***** GIVEN RECORDS *****

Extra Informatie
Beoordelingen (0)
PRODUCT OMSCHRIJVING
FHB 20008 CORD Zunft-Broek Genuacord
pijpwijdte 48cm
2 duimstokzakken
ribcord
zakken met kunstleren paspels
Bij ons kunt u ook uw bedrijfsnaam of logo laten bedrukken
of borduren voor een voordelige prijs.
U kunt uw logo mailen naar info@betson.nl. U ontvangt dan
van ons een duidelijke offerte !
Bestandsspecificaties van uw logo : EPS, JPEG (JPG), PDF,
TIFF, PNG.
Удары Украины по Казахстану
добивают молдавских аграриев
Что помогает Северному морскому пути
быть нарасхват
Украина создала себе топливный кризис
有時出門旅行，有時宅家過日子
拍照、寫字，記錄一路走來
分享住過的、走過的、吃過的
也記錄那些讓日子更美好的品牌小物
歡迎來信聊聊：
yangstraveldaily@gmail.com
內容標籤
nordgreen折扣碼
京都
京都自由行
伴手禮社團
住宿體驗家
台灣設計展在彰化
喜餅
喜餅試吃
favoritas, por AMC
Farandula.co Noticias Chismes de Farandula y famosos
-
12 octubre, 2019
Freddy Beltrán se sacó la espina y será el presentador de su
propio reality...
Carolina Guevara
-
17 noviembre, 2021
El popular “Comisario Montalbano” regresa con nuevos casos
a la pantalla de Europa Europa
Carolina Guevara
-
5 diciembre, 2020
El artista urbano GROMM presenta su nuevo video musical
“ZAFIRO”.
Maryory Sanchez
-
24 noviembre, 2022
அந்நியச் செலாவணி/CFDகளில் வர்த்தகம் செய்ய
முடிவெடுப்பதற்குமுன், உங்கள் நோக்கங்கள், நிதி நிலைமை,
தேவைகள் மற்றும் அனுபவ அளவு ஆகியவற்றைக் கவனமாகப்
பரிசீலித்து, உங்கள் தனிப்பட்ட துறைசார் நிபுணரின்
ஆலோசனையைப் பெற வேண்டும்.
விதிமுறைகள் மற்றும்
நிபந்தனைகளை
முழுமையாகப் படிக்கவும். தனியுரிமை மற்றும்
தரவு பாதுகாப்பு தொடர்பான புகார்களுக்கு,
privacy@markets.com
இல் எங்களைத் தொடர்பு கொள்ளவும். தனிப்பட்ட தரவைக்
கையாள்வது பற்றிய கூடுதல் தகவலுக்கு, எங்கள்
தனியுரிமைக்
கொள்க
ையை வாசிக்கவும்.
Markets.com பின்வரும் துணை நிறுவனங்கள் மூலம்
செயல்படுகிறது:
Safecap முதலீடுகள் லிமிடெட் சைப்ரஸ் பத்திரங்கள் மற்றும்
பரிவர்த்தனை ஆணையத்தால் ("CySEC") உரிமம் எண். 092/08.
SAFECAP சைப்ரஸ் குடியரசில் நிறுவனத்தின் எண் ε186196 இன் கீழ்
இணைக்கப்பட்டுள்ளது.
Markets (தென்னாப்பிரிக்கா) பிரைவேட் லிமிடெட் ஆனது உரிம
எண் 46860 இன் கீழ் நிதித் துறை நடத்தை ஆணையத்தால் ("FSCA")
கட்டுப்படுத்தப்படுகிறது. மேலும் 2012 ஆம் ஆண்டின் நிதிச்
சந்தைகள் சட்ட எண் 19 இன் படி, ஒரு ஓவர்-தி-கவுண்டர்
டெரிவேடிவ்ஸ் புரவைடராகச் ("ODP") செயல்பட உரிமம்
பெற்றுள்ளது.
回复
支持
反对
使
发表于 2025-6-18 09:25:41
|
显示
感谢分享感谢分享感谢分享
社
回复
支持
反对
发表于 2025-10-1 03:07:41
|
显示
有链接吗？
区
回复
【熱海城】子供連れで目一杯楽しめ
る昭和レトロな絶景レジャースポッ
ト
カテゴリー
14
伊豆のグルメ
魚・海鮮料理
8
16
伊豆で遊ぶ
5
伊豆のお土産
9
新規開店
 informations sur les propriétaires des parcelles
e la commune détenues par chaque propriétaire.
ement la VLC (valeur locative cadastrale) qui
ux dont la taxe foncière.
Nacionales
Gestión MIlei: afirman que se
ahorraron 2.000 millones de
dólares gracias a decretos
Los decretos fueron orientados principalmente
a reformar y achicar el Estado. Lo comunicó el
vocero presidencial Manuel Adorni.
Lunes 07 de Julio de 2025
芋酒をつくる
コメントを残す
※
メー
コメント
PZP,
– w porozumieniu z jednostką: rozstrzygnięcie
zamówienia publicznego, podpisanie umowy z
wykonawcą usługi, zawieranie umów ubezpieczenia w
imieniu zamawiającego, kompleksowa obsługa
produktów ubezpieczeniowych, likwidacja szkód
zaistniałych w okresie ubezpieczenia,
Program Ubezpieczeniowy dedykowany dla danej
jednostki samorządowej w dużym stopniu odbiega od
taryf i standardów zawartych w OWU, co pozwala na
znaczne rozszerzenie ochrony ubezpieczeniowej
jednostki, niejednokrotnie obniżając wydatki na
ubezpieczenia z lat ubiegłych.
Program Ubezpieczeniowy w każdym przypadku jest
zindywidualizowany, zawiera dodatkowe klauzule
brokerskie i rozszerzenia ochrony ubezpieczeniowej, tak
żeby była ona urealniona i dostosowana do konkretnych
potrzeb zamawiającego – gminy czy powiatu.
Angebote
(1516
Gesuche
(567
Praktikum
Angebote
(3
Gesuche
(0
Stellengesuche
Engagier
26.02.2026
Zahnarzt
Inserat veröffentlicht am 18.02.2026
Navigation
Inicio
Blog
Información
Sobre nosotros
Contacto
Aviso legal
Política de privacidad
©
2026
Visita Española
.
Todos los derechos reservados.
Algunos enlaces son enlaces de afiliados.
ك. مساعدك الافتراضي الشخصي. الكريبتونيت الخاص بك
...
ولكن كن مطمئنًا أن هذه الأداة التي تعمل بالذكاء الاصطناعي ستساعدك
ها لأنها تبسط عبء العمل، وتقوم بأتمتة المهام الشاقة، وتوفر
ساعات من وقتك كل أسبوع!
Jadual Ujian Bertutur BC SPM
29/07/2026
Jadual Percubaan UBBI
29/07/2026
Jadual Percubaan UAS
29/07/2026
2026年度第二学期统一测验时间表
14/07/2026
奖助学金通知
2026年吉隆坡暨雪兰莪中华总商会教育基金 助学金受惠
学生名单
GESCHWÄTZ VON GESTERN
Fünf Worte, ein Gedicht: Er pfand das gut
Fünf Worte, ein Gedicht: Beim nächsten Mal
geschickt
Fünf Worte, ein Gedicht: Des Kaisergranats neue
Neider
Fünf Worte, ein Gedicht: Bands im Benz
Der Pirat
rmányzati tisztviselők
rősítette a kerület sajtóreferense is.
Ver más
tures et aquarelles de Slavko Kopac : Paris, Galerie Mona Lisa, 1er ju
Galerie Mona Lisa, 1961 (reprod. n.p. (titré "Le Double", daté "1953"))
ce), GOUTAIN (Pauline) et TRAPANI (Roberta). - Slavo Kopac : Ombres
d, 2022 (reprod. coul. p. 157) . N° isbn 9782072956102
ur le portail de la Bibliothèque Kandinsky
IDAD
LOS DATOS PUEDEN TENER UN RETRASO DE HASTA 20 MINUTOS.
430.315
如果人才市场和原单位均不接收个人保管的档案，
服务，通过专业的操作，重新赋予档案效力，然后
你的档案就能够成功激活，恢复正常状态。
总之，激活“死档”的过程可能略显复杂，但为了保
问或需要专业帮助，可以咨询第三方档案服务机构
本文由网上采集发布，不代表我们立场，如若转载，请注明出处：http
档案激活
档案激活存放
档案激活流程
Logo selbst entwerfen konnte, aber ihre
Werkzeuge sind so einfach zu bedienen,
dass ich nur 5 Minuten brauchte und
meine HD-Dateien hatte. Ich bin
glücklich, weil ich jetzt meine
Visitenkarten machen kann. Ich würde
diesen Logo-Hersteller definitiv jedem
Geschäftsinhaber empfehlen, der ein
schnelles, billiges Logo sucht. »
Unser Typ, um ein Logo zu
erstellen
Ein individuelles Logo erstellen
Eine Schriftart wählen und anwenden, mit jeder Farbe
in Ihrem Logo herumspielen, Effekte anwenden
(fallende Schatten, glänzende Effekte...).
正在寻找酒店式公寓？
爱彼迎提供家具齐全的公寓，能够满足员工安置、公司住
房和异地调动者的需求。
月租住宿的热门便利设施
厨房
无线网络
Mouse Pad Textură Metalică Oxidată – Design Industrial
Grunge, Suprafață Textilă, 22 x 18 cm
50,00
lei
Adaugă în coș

*****

** ACTIVITY **
Copy every line above that includes the string "Fünf".

** ANSWER BOX **
Fünf Worte, ein Gedicht: Er pfand das gut
Fünf Worte, ein Gedicht: Beim nächsten Mal
Fünf Worte, ein Gedicht: Des Kaisergranats neue
Fünf Worte, ein Gedicht: Bands im Benz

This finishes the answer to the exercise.